Description of the task:
Once the pictures are set aside, transcribe each line of the data exactly.

Content starts

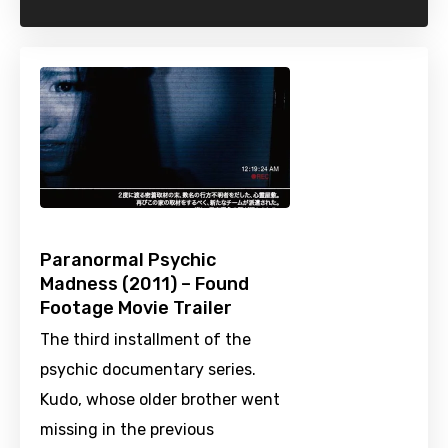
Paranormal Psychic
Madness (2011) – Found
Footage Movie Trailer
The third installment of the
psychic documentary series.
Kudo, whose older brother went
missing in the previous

Content ends

The answer:
Paranormal Psychic
Madness (2011) – Found
Footage Movie Trailer
The third installment of the
psychic documentary series.
Kudo, whose older brother went
missing in the previous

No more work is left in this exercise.